ISLAMABAD: The Supreme Court on Wednesday held the accountability watchdog, the National Accountability Bureau (NAB), cannot threaten, coerce or put under duress any individual being probed for corrupt practices for striking a commitment of ‘voluntary return’.
“Stipulated under Section 25(a) of the National Accountability Ordinance (NAO), voluntary return (VR) is simply an offer made by the person concerned, which if accepted by NAB would constitute a valid contract,” held Justice Syed Hasan Azhar Rizvi in a judgement he wrote. Justice Rizvi was a member of a three-judge bench, also consisting of former chief justice of Pakistan Umar Ata Bandial and Justice Ayesha A. Malik.
Therefore, NAB cannot unilaterally enhance the already agreed or settled amount under VR, Justice Rizvi emphasised, while accepting an appeal moved by Ghulam Mustafa Lund against the Sindh High Court’s rejection of his earlier plea on March 10, 2020.
Mr Lund, the petitioner, was a government officer in the finance department of Sindh. NAB initiated an inquiry into his alleged corruption, leading to his subsequent arrest on March 15, 2016.
Apex court says process depends on willingness to settle; graft watchdog cannot unilaterally increase previously agreed-upon amount
During the inquiry, the petitioner through a hand-written application made an offer to the NAB director general for VR and showed his willingness to return all assets gained or acquired by him.
NAB determined the petitioner’s liability to be Rs210.3 million, which the petitioner undertook to pay according to the provided schedule.

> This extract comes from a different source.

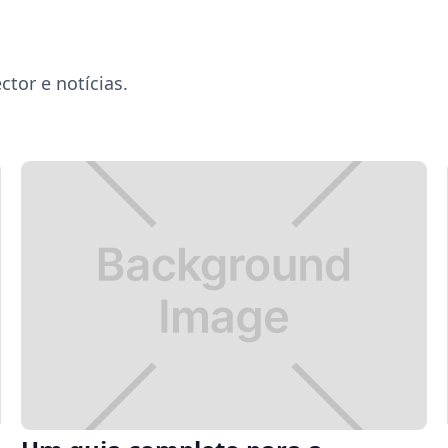
ctor e notícias.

The offer was approved by DG-NAB on March 29, 2016, after which the petitioner started making payments and was released from custody on April 27, 2016.
Later, NAB through a final notice on Feb 21, 2017, demanded an amount of Rs140.62m in addition to Rs210m from the petitioner on the grounds that the earlier liability was re-evaluated in compliance with April 2, 2016, orders by the administrative judge of the accountability court in Hyderabad.

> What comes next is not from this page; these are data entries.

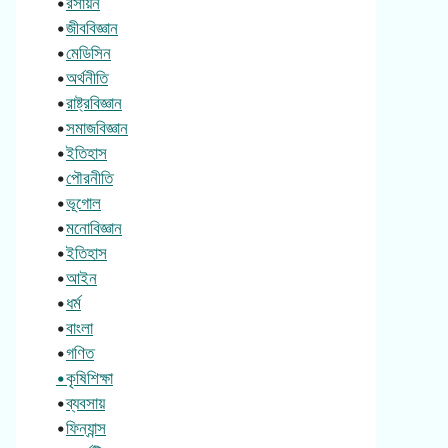
•
রসায়ন
•
জীববিজ্ঞান
•
মেডিসিন
•
অর্থনীতি
•
রাষ্ট্রবিজ্ঞান
•
সমাজবিজ্ঞান
•
ইতিহাস
•
পৌরনীতি
•
ভূগোল
•
মনোবিজ্ঞান
•
ইতিহাস
•
আইন
•
ধর্ম
•
বাংলা
•
গণিত
•কৃষিশিক্ষা
•
ব্যবসায়
•
ফিন্যান্স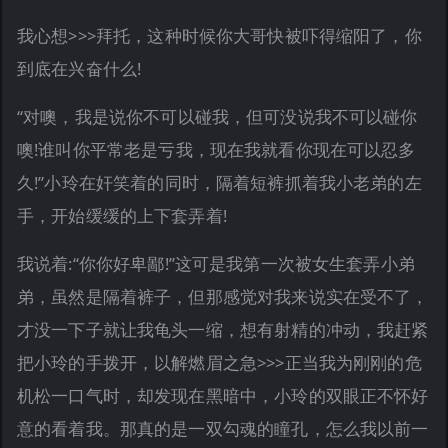
我心想>>>拜托，这种时候你大哥快被吓得缩阳了，你
到底在兴奋什么!
“对噢，我是说你不可以碰我，但可没说我不可以碰你
噢!谁叫你平常老是亏我，现在我就看你现在可以忍多
久!”小玲在奸笑着的同时，隔着短裤抓着我小老弟的左
手，开始缓缓的上下套弄着!
我说着:“你你好卑鄙!”这可是我第一次被女生套弄小弟
弟，虽然是隔着裤子，但那感觉对我来说实在受不了，
才没一下子就让我龟头一缩，想有射精的冲动，我赶紧
把小玲的手拨开，以解燃眉之急>>>正当我为刚刚的危
机松一口气时，却发现在黑暗中，小玲的双眼正不怀好
意的看着我。那真的是一双勾魂的瞳孔，怎么我以前一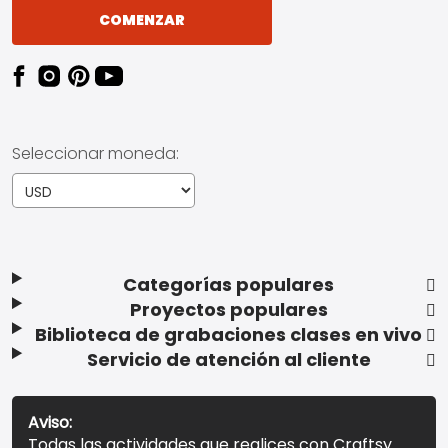
COMENZAR
Seleccionar moneda:
Categorías populares
Proyectos populares
Biblioteca de grabaciones clases en vivo
Servicio de atención al cliente
Aviso:
Todas las actividades que realices con Craftsy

NAB claimed that the earlier financial criminal liability calculated against the petitioner was ordered by the accountability court to be not properly assessed, and therefore the exercise should be undertaken afresh on the basis of the market value. The petitioner assailed the order before the SHC which was turned down.
In its judgement, the Supreme Court observed that the VR settlement was structured around and dependent upon the volition of the person who wished to settle. VR constitutes an offer of a holder of public office or any other person to make VR of the assets acquired or gains, acceptance of the offer by the NAB chairman and deposit of the amount with NAB.
The judgement said the accountability court has no role, power or authority to direct or supervise VR proceedings; the NAB chairman or his delegate is competent to accept the offer, though the NAB chief can reassess the liability under certain situations.
The Supreme Court held that NAB had admitted that the petitioner had made a full payment of Rs210m under VR as determined by DG NAB on March 29, 2016.
Thus the petitioner should be discharged of his liability, the judgement said while accepting the appeal against the SHC order.